_What is expected_
Every line in the data below from the one containing "Tutustu myös" down to the one containing "Бытовая техника для ухода за волосами", both included, must be retyped exactly; no other line is to appear.

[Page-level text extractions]
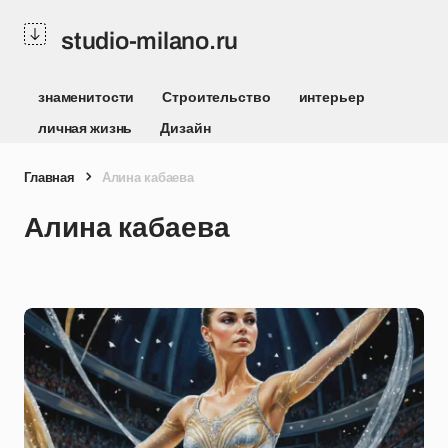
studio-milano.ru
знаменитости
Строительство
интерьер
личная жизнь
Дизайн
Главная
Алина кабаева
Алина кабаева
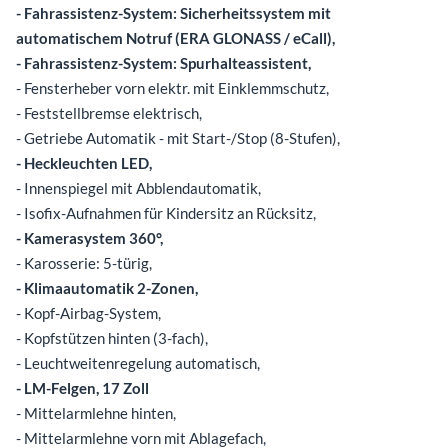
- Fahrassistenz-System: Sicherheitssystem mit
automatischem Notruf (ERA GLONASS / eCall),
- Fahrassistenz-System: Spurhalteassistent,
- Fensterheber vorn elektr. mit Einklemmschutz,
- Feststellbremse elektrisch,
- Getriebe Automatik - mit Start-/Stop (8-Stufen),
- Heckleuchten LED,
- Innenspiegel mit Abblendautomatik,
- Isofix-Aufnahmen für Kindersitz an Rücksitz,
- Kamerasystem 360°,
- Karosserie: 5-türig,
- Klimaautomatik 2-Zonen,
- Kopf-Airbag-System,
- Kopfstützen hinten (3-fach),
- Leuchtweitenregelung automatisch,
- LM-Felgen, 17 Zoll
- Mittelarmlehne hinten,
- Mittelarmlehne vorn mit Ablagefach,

==

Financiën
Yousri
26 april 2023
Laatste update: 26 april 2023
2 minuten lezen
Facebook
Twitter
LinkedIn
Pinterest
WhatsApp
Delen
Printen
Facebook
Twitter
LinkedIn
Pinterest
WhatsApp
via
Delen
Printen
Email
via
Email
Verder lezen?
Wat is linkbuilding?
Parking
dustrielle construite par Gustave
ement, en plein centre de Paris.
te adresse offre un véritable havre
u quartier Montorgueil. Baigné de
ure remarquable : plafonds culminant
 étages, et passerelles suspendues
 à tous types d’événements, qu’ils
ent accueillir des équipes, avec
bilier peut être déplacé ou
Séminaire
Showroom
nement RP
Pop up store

...

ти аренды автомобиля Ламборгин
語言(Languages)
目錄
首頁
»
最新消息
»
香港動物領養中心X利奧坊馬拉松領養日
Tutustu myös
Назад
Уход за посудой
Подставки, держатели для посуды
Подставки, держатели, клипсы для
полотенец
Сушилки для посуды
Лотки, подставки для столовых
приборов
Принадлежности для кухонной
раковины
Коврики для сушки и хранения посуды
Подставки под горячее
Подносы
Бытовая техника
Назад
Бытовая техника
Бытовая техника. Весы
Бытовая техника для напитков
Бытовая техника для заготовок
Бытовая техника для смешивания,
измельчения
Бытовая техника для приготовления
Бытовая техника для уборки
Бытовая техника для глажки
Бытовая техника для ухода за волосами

_Answer below_
Tutustu myös
Назад
Уход за посудой
Подставки, держатели для посуды
Подставки, держатели, клипсы для
полотенец
Сушилки для посуды
Лотки, подставки для столовых
приборов
Принадлежности для кухонной
раковины
Коврики для сушки и хранения посуды
Подставки под горячее
Подносы
Бытовая техника
Назад
Бытовая техника
Бытовая техника. Весы
Бытовая техника для напитков
Бытовая техника для заготовок
Бытовая техника для смешивания,
измельчения
Бытовая техника для приготовления
Бытовая техника для уборки
Бытовая техника для глажки
Бытовая техника для ухода за волосами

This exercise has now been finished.